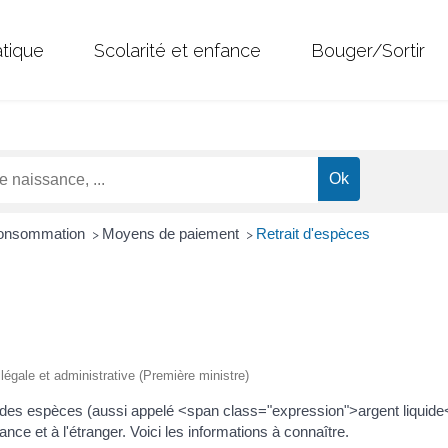
atique
Scolarité et enfance
Bouger/Sortir
 Consommation
Moyens de paiement
Retrait d'espèces
>
>
n légale et administrative (Première ministre)
 des espèces (aussi appelé <span class="expression">argent liquide
rance et à l'étranger. Voici les informations à connaître.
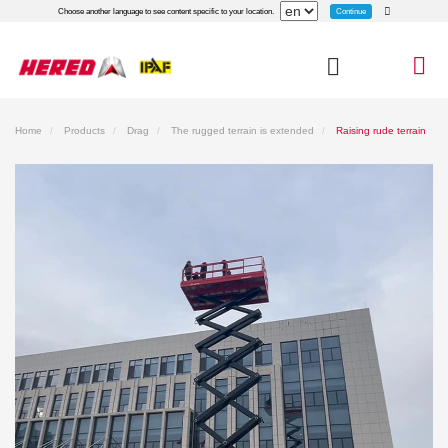
Continue
Choose another language to see content specific to your location.
Home
Products
Drag
The rugged terrain is extended
Raising rude terrain
Hs2025ert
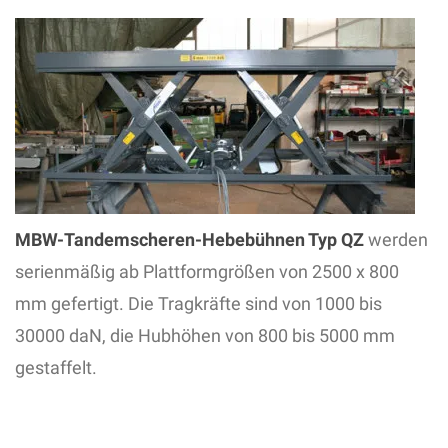
MBW-Tandemscheren-Hebebühnen Typ QZ
werden
serienmäßig ab Plattformgrößen von 2500 x 800
mm gefertigt. Die Tragkräfte sind von 1000 bis
30000 daN, die Hubhöhen von 800 bis 5000 mm
gestaffelt.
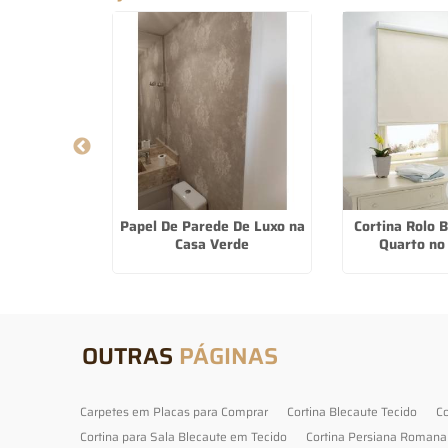
a Quarto em
Papel De Parede De Luxo na
Cortina Rolo 
dondo
Casa Verde
Quarto no
OUTRAS
PÁGINAS
Carpetes em Placas para Comprar
Cortina Blecaute Tecido
Co
Cortina para Sala Blecaute em Tecido
Cortina Persiana Romana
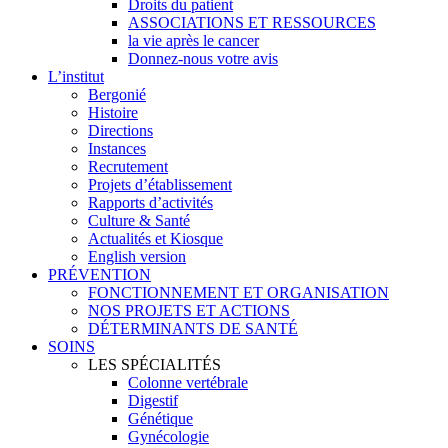
Droits du patient
ASSOCIATIONS ET RESSOURCES
la vie après le cancer
Donnez-nous votre avis
L’institut
Bergonié
Histoire
Directions
Instances
Recrutement
Projets d’établissement
Rapports d’activités
Culture & Santé
Actualités et Kiosque
English version
PRÉVENTION
FONCTIONNEMENT ET ORGANISATION
NOS PROJETS ET ACTIONS
DÉTERMINANTS DE SANTÉ
SOINS
LES SPÉCIALITÉS
Colonne vertébrale
Digestif
Génétique
Gynécologie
══════════════════════════════
> _DESCRIPTION OF THE TASK_: In the listing above, find the line containing "Consommation" and the line containing "Cortina Rolo". Reproduce those lines and all between them exactly, with no pictures and nothing more.

> _TASK SOLUTION_:
 Consommation
Moyens de paiement
Retrait d'espèces
>
>
n légale et administrative (Première ministre)
 des espèces (aussi appelé <span class="expression">argent liquide
rance et à l'étranger. Voici les informations à connaître.
Continue
Choose another language to see content specific to your location.
Home
Products
Drag
The rugged terrain is extended
Raising rude terrain
Hs2025ert
MBW-Tandemscheren-Hebebühnen Typ QZ
werden
serienmäßig ab Plattformgrößen von 2500 x 800
mm gefertigt. Die Tragkräfte sind von 1000 bis
30000 daN, die Hubhöhen von 800 bis 5000 mm
gestaffelt.
a Quarto em
Papel De Parede De Luxo na
Cortina Rolo 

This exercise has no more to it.